We're starting math lesson!

Everything is in place, everything is ready for us,

We will understand each other perfectly.

Smile kindly at each other

And slowly take your seats.

I wish you active, fruitful work.

1. Updating knowledge.

Mathematical dictation

We write down only the answers on a line, separated by commas.

1) Find the product of the numbers 50 and 6.

2) Specify a number that is 3 times less than 270

3) What number must be multiplied by 8 to get 480?

4) How many times is 160 greater than 4?

5) Increase 400 by 5 units

6) Find the area of ​​a rectangle with sides 3 cm and 6 cm.

7) The minuend is 170, the difference is 90. Find the subtrahend.

How many minutes are in 4 hours?

-Rate your work on a scale.

-Rank your answers in ascending order.

(Cards with answers on the board. One student does the work at the board)

-What word did you get? (Speed)

- How many of you know what speed is?

3. Statement of the problem. Lesson topic.

- What are we going to talk about in class today?

-What is our goal? (Find out what speed is? What units of speed are there?

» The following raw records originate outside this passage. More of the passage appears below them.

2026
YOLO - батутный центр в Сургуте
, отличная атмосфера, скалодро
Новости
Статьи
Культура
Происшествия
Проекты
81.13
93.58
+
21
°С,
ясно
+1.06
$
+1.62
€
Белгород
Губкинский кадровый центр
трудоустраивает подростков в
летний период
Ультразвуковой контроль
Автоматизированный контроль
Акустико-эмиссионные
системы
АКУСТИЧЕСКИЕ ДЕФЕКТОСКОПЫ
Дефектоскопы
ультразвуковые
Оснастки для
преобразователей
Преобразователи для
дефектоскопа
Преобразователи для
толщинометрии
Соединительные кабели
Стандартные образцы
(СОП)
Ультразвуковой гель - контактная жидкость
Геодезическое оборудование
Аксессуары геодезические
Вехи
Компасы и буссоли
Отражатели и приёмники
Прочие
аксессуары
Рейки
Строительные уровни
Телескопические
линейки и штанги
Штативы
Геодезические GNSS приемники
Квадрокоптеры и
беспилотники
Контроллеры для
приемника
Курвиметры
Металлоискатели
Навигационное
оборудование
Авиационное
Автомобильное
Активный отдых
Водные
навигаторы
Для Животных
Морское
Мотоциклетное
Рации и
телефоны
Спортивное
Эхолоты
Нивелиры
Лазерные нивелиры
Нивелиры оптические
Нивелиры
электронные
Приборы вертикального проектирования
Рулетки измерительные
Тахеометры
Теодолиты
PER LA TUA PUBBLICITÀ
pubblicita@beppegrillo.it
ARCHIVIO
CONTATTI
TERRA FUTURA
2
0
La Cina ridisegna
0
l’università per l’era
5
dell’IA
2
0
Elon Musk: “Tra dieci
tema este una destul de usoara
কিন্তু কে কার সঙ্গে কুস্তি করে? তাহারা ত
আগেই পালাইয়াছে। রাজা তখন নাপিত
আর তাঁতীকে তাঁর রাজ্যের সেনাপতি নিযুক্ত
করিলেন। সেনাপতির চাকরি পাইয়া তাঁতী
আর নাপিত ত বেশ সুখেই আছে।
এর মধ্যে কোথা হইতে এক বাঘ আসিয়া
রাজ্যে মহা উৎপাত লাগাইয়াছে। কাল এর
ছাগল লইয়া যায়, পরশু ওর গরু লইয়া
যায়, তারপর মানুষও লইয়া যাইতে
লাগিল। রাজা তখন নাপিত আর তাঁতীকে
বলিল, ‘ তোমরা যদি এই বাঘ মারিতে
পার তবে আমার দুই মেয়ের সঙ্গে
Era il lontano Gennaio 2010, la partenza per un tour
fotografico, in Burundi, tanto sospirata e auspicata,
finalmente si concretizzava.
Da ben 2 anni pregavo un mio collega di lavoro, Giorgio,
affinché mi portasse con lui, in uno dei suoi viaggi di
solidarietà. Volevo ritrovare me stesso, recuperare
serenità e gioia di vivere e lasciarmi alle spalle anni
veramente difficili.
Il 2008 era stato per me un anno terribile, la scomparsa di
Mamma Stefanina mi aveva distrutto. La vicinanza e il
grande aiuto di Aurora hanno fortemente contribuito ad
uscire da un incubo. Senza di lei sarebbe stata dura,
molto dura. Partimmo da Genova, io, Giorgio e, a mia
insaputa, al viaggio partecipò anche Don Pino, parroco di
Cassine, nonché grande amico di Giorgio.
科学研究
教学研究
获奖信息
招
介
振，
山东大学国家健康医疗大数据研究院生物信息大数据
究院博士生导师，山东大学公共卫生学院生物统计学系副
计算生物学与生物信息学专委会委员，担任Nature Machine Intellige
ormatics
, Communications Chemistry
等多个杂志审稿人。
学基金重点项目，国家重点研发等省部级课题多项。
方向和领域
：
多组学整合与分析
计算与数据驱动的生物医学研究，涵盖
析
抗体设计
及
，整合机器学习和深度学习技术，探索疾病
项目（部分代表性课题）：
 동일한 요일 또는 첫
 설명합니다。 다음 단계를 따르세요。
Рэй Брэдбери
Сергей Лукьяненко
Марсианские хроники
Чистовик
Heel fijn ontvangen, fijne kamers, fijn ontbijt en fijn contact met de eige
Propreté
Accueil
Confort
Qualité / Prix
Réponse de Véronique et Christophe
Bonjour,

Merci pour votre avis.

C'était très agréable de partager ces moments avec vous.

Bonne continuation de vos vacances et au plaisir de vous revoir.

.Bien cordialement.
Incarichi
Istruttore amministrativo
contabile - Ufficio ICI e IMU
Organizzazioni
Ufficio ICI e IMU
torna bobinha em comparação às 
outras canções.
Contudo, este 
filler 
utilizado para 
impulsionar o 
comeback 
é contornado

How to find it?)

4.
Trial action
.

- Let's try to solve problems, find out what speed is.

Arsen has to walk 800 meters to school, and Bogdan has to walk 850 meters. Who lives closer to the school? Who will get there faster? (slide)

Answers: Arsen is closer to the school, his distance is shorter (we know this). What about who gets there faster, who has what answers? (answers vary)

Conclusion: We don’t know this, we don’t know who spends how much time. And we can’t find out.

Azamat walks 20 minutes to school, and Batraz 25 minutes. Who spends more time on the road? Who lives closer? Who is walking faster (speed)? (slide)

Answers: Batraz spends more time (we know that). Who lives closer? And which of them goes faster, who decided? (answers vary).

Conclusion: We cannot find out who is walking faster, the distance is unknown.

- So, in order to find out the speed, what did we need to know? (distance and time)

- Let's remember in what units distance can be measured? What letter does it represent?

- What about the time?

1. Discovery of new knowledge

   .

Let's solve the problem.

The tourists covered a distance of 30 km in 6 hours. How many kilometers did the tourists walk in 1 hour?

- Think about how you can solve it. Who decided? How did you decide? Why did you decide that?

— So, how can you find out how many kilometers tourists walked in 1 hour?

— The distance that tourists travel in 1 hour is called speed.

- Solve the problem.

The slowest animal on land is the three-toed sloth, which lives in the tropical forests of South America. He walks 8 m in 4 hours. How many meters will he walk in one hour?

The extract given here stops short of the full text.